Le musicassette utilizzano la stessa tecnologia di base delle videocassette VHS — un sottile strato di particelle di ossido magnetico legato a un supporto di nastro in plastica. E soffrono dello stesso problema fondamentale: il legante che tiene in posizione le particelle si degrada nel corso dei decenni, causando il distacco dell'ossido e l'indebolimento del segnale magnetico.
Ma il degrado audio è insidioso perché è invisibile. Non si può vedere una musicassetta che perde il proprio segnale. Si può solo sentirlo — un fruscio sempre più marcato, dropout nei passaggi silenziosi, perdita di dettaglio nelle alte frequenze e un progressivo impastamento del suono complessivo. Quando il degrado diventa percepibile all'orecchio, una parte significativa del segnale è già stata persa in modo permanente.

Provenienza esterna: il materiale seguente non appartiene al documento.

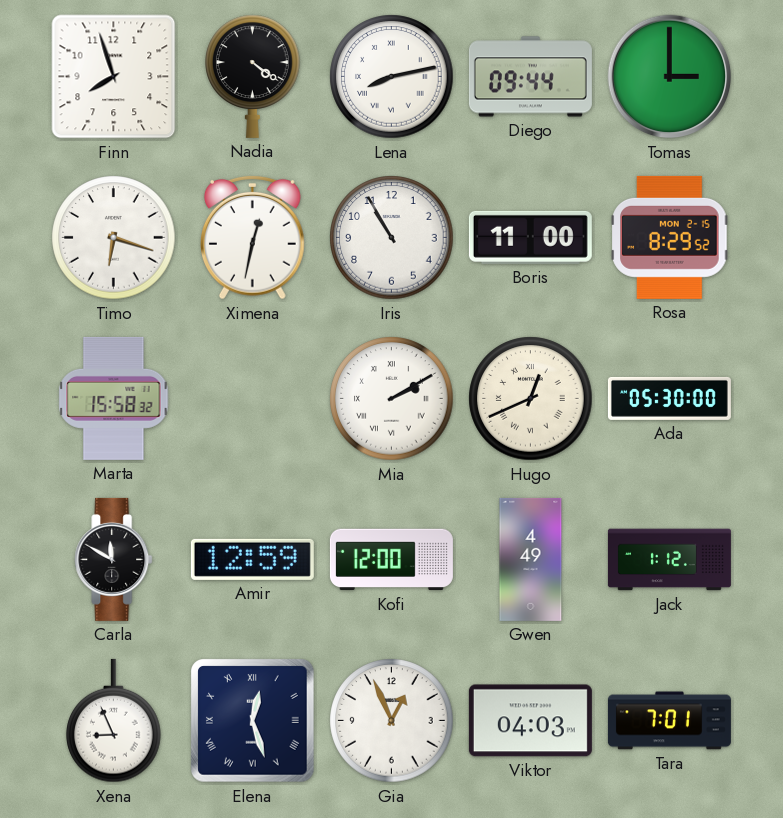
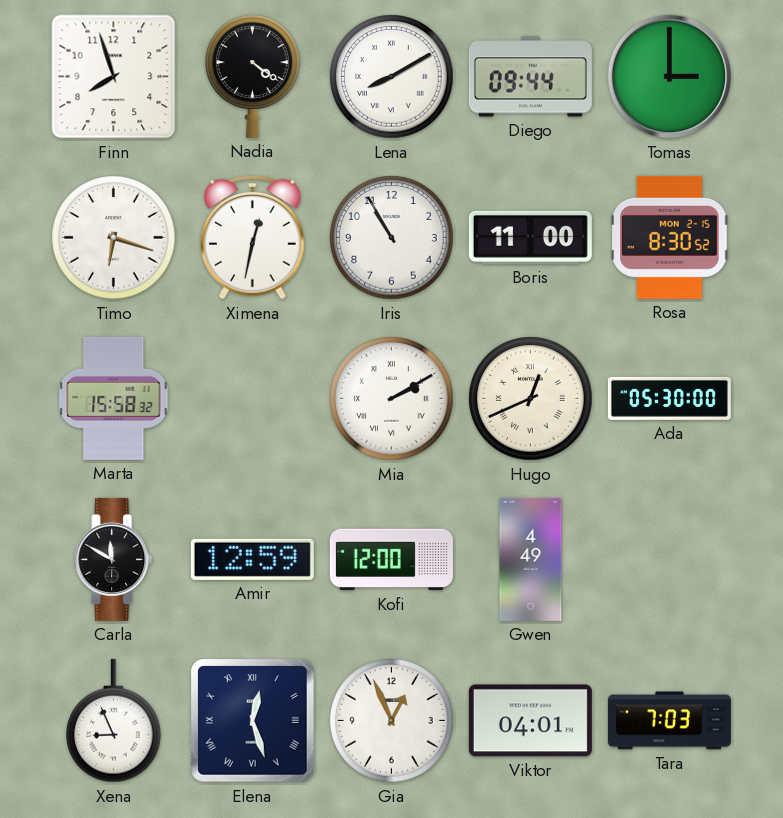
Lena: 8:13 -> 8:10
Rosa: 8:29 -> 8:30
Jack: 1:12 -> none
Viktor: 04:03 -> 04:01
Tara: 7:01 -> 7:03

I problemi meccanici della cassetta aggravano la situazione. Il feltro pressore che tiene il nastro a contatto con la testina di riproduzione si deteriora, causando un contatto irregolare e una qualità audio inconsistente. Le guide interne del nastro si deformano. I foglietti di scorrimento che riducono l'attrito tra il pacco nastro e il guscio della cassetta si seccano e si sbriciolano. Tutti questi guasti meccanici compromettono la qualità di riproduzione anche quando il nastro stesso è ancora utilizzabile.
Per le musicassette che contengono registrazioni insostituibili — voci di familiari, dettature personali, registrazioni dal vivo uniche — la finestra per un trasferimento di alta qualità si restringe con ogni anno di attesa.